• ACTION ITEM
Output, word for word, the line that contains "from the public hearing will be governed by" and all lines after it in the records below, omitting pictures.
──────── EXTRACTED MATERIAL ────────
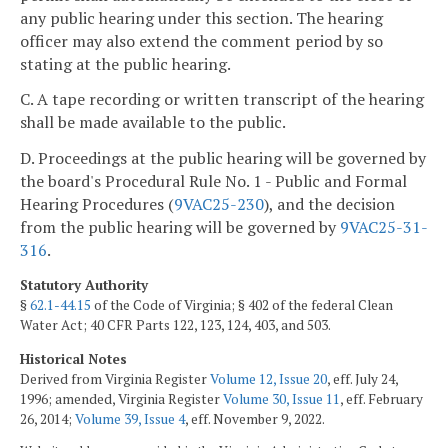
any public hearing under this section. The hearing
officer may also extend the comment period by so
stating at the public hearing.
C. A tape recording or written transcript of the hearing
shall be made available to the public.
D. Proceedings at the public hearing will be governed by
the board's Procedural Rule No. 1 - Public and Formal
Hearing Procedures (
9VAC25-230
), and the decision
from the public hearing will be governed by
9VAC25-31-
316
.
Statutory Authority
§
62.1-44.15
of the Code of Virginia; § 402 of the federal Clean
Water Act; 40 CFR Parts 122, 123, 124, 403, and 503.
Historical Notes
Derived from Virginia Register
Volume 12, Issue 20
, eff. July 24,
1996; amended, Virginia Register
Volume 30, Issue 11
, eff. February
26, 2014;
Volume 39, Issue 4
, eff. November 9, 2022.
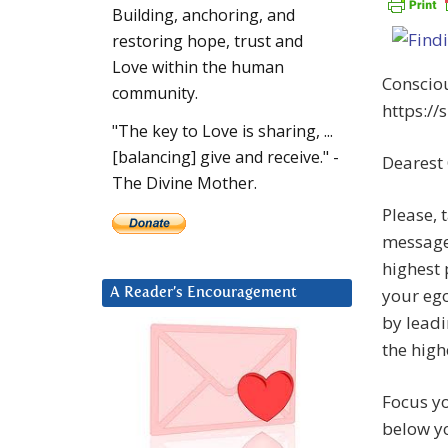
Building, anchoring, and
restoring hope, trust and
Love within the human
Consciou
community.
https://
"The key to Love is sharing, ...
[balancing] give and receive." -
Dearest
The Divine Mother.
Please, 
message.
highest 
your ego
A Reader’s Encouragement
by leadi
the high
Focus yo
below yo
────────
• OUTPUT FOR THIS EXERCISE
from the public hearing will be governed by
9VAC25-31-
316
.
Statutory Authority
§
62.1-44.15
of the Code of Virginia; § 402 of the federal Clean
Water Act; 40 CFR Parts 122, 123, 124, 403, and 503.
Historical Notes
Derived from Virginia Register
Volume 12, Issue 20
, eff. July 24,
1996; amended, Virginia Register
Volume 30, Issue 11
, eff. February
26, 2014;
Volume 39, Issue 4
, eff. November 9, 2022.
Building, anchoring, and
restoring hope, trust and
Love within the human
Consciou
community.
https://
"The key to Love is sharing, ...
[balancing] give and receive." -
Dearest
The Divine Mother.
Please, 
message.
highest 
your ego
A Reader’s Encouragement
by leadi
the high
Focus yo
below yo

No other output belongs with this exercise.